The paramedics at Sioux Lookout are quick to point out that, whenever possible, it is best to transport a patient before the situation becomes perilous, before the baby with jaundice has seizures, or before the expectant mom needs a life-saving Caesarean section.
In the North, the combination of great distance and unreliable weather reporting can make quick transport close to impossible. Paramedics know if they don't fly in when the weather is clear, even if a patient is not yet critical, that window may suddenly close up until it is too late. "Sometimes you can't get in," says Laverty, "and sometimes people die or have a very poor outcome because they can't get to a hospital in time."
Paramedics bring that same pragmatism, coupled with a frontier creativity, to trauma calls.

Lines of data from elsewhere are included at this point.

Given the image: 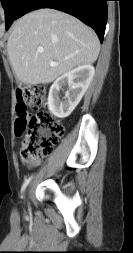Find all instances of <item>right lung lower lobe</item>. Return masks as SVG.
I'll return each instance as SVG.
<instances>
[{
    "mask_svg": "<svg viewBox=\"0 0 133 253\" xmlns=\"http://www.w3.org/2000/svg\"><path fill=\"white\" fill-rule=\"evenodd\" d=\"M108 0H24L16 19L39 9L53 8L71 14L93 28L103 41L107 22Z\"/></svg>",
    "mask_w": 133,
    "mask_h": 253,
    "instance_id": "98d812e1",
    "label": "right lung lower lobe"
}]
</instances>
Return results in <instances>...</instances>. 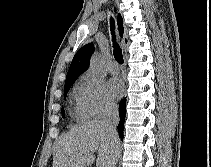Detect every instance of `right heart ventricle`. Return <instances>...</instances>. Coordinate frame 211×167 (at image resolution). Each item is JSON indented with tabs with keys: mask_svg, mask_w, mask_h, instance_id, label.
<instances>
[{
	"mask_svg": "<svg viewBox=\"0 0 211 167\" xmlns=\"http://www.w3.org/2000/svg\"><path fill=\"white\" fill-rule=\"evenodd\" d=\"M72 115L77 119H85V118L88 117L87 114L84 112V110L81 107L77 87H76V90H75L74 106H73V109H72Z\"/></svg>",
	"mask_w": 211,
	"mask_h": 167,
	"instance_id": "1",
	"label": "right heart ventricle"
}]
</instances>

It could be a head injury from a snowmobile accident, or third-degree burns from an exploding propane heater or hypothermia from a hunting trip gone wrong.
Whatever the call, Irwin says flight paramedics often start from scratch, since most nursing stations are geared to primary care and not emergencies.

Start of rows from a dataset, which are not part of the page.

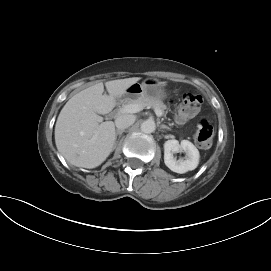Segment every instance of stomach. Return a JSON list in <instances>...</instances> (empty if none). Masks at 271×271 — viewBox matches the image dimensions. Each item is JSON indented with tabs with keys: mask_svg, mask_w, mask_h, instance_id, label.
<instances>
[{
	"mask_svg": "<svg viewBox=\"0 0 271 271\" xmlns=\"http://www.w3.org/2000/svg\"><path fill=\"white\" fill-rule=\"evenodd\" d=\"M164 82L156 78H147L142 83H134L123 95L125 99H137L145 96L162 100L166 97Z\"/></svg>",
	"mask_w": 271,
	"mask_h": 271,
	"instance_id": "0dacf381",
	"label": "stomach"
}]
</instances>
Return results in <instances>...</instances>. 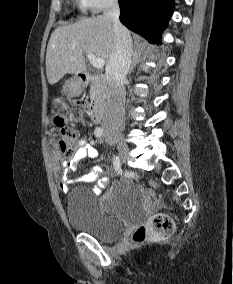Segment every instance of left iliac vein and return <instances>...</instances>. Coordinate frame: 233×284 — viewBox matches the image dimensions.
Returning <instances> with one entry per match:
<instances>
[{
    "mask_svg": "<svg viewBox=\"0 0 233 284\" xmlns=\"http://www.w3.org/2000/svg\"><path fill=\"white\" fill-rule=\"evenodd\" d=\"M107 140H108L111 144L114 143V142L112 141L111 137H108Z\"/></svg>",
    "mask_w": 233,
    "mask_h": 284,
    "instance_id": "obj_1",
    "label": "left iliac vein"
}]
</instances>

It is critical paramedics start to improve a patient's condition right away. Trauma experts often refer to the "golden hour," an optimal period of time to treat an injured patient before their condition deteriorates past a treatable point.
In northern Ontario, paramedics have a golden half day. Precious hours will already have passed by the time they see a patient, and there are likely hours more to go before they can get to the hospital.
EVEN BEFORE the engines chug to a halt, an ambulance, its red lights flashing, pulls up to the plane. This time, Charbonneau clutches the baby carrier and descends onto the tarmac. He quickly tucks the green blanket around the infant's face to protect it from the whipping wind.
"Ugh. It's windy," says Dewar with a grimace. "Typical Winnipeg."
The baby, who slept for most of the plane ride, is now wailing, each cry catching in his throat.
Charbonneau has not left the pair's side since escorting them from the van in Sandy Lake. Even now, minutes away from hospital, he monitors the baby's condition, afraid it could deteriorate.
But soon, less than 40 minutes after landing at the Winnipeg airport, the mom and baby are signed over to the care of a pediatric emergency physician. Charbonneau wheels mother and baby into an examining room, checks one last time that everything is okay, and smiles.
"You take care," he says, patting her on the shoulder.
Like all flight paramedics, Charbonneau will never know what happened to his patient.
Dewar and Rumble check their watches. It's only 2:05 a.m., just enough time to take another call before their shift ends at 6 a.m. Dewar is betting on a trauma call. It is a Friday night after all, and the bars have just closed.
Rumble calls Ornge's communication centre from a bank of pay phones near the front entrance of the ER. He returns with a smile. The crew from Kenora has taken the single trauma call in the area, and Charbonneau, Rumble and Dewar have been called back to Sioux Lookout.
The three paramedics grab their flight bags and head outside to hail a cab back to the airport. Tonight, they will sleep stretched out in the back of the darkened airplane cabin, illuminated only by the blue-green glow of the northern lights.
That is another lesson learned on the job: Grab sleep when you can. There may be another call waiting in Sioux Lookout.